Read theory/00-motivation.md and theory/01-embedding-as-lookup.md. Do not consult solutions/.

Objective¶

Implement an Embedding module backed by the Phase 8 autograd tensor. Lookup must be cheap (no one-hot materialisation), the backward pass must correctly handle duplicate-id batches via np.add.at, and the module must support save / load of trained embeddings.

Setup¶

A new file src/minimodel/embedding.py. Tests in tests/test_phase13_embedding.py. Uses your Phase ⅞ Parameter and Tensor types.

Tasks¶

Task 1 — `Embedding` class¶

class Embedding:
    """Look up dense vectors by integer id. Backed by a (V, d) parameter matrix."""

    def __init__(self, num_embeddings: int, embedding_dim: int, init_scale: float = 0.02):
        self.num_embeddings = num_embeddings
        self.embedding_dim = embedding_dim
        self.E = Parameter(np.random.randn(num_embeddings, embedding_dim) * init_scale)

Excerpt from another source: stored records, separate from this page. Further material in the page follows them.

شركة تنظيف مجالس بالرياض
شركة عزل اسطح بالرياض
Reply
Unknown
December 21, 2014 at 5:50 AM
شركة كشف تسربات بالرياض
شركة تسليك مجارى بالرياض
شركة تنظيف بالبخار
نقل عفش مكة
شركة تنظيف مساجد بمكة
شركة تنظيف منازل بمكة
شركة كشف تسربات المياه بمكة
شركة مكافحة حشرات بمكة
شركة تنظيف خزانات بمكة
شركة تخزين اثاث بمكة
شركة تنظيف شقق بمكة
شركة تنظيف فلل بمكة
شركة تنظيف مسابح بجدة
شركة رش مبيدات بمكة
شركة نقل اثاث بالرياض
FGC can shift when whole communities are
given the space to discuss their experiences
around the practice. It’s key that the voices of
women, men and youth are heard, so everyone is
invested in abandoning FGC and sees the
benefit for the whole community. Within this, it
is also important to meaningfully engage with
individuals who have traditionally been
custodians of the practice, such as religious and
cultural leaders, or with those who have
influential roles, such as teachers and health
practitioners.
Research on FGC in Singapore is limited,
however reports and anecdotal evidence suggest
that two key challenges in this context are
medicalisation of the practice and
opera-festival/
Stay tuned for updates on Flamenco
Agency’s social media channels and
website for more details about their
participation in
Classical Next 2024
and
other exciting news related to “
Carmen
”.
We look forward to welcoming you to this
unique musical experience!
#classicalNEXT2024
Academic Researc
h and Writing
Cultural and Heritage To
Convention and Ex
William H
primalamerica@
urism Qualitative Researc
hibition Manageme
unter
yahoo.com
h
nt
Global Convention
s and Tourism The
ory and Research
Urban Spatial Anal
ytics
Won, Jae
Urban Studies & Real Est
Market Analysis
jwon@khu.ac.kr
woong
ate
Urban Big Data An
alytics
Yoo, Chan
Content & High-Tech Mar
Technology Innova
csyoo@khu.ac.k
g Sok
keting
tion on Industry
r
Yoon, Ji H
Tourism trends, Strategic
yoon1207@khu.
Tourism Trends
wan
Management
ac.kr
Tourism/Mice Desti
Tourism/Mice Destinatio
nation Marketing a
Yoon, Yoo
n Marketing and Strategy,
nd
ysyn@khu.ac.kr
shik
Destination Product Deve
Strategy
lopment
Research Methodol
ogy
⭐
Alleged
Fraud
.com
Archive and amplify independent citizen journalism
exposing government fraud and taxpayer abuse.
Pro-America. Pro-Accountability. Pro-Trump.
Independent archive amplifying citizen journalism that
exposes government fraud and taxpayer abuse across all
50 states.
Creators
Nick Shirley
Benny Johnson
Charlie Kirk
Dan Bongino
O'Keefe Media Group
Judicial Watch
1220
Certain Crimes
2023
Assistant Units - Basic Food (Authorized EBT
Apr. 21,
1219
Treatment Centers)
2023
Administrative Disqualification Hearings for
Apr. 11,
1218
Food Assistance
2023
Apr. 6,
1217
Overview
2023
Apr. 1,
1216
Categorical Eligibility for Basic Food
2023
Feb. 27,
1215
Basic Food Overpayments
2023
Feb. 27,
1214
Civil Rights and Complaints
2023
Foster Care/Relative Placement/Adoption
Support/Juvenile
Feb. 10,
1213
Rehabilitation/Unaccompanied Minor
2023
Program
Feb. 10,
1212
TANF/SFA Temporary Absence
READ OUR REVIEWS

    def __call__(self, ids: NDArray[np.int64]) -> Tensor:
        """ids: (B,) or (B, T) int → (B, d) or (B, T, d) tensor with grad."""
        ...

    def save(self, path: pathlib.Path) -> None:
        """Save the embedding matrix as a .npy file plus a small JSON manifest."""

    @classmethod
    def load(cls, path: pathlib.Path) -> "Embedding":
        """Load from save()."""

Constraints:

Pure NumPy + your autograd. No PyTorch.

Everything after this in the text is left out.